+++ Record set +++

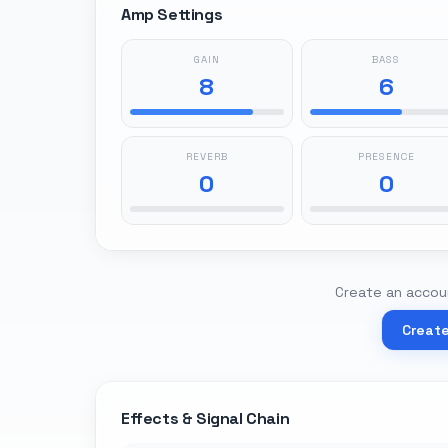
Amp Settings
GAIN
BASS
8
6
REVERB
PRESENCE
0
0
Create an accoun
Creat
Effects & Signal Chain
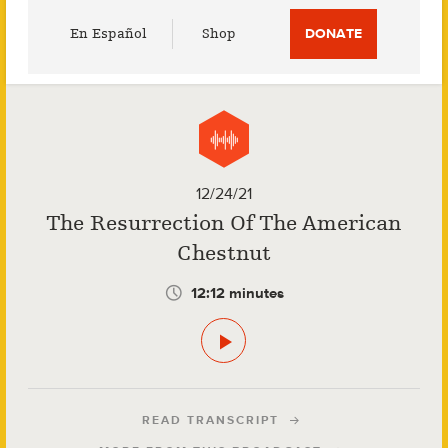
Utility
En Español
Shop
DONATE
Menu
12/24/21
The Resurrection Of The American
Chestnut
12:12 minutes
READ TRANSCRIPT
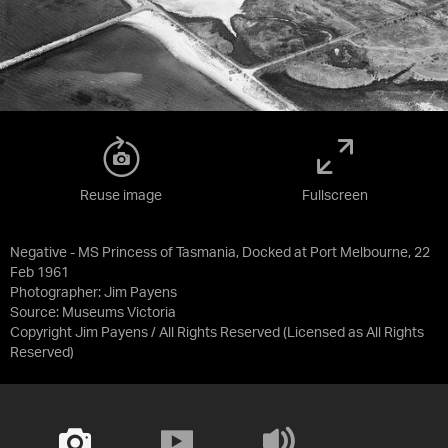
Reuse image
Fullscreen
Negative - MS Princess of Tasmania, Docked at Port Melbourne, 22
Feb 1961
Photographer: Jim Payens
Source:
Museums Victoria
Copyright Jim Payens / All Rights Reserved
(Licensed as
All Rights
Reserved
)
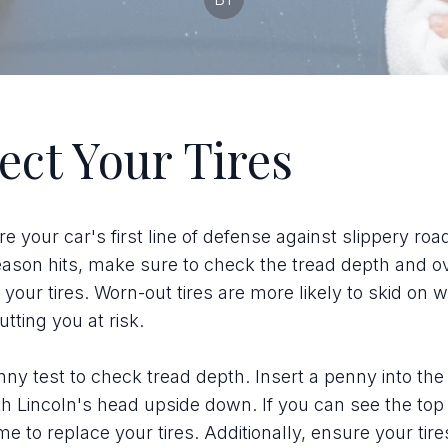
ect Your Tires
re your car's first line of defense against slippery roa
eason hits, make sure to check the tread depth and ov
 your tires. Worn-out tires are more likely to skid on w
tting you at risk.
ny test to check tread depth. Insert a penny into the
h Lincoln's head upside down. If you can see the top 
ime to replace your tires. Additionally, ensure your tire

+++

▶ **Task requirements**: Without the pictures, copy all of the entries exactly as they appear.

▶ **Solution to this exercise**:
Amp Settings
GAIN
BASS
8
6
REVERB
PRESENCE
0
0
Create an accoun
Creat
Effects & Signal Chain
Utility
En Español
Shop
DONATE
Menu
12/24/21
The Resurrection Of The American
Chestnut
12:12 minutes
READ TRANSCRIPT
Reuse image
Fullscreen
Negative - MS Princess of Tasmania, Docked at Port Melbourne, 22
Feb 1961
Photographer: Jim Payens
Source:
Museums Victoria
Copyright Jim Payens / All Rights Reserved
(Licensed as
All Rights
Reserved
)
ect Your Tires
re your car's first line of defense against slippery roa
eason hits, make sure to check the tread depth and ov
 your tires. Worn-out tires are more likely to skid on w
tting you at risk.
ny test to check tread depth. Insert a penny into the
h Lincoln's head upside down. If you can see the top 
ime to replace your tires. Additionally, ensure your tire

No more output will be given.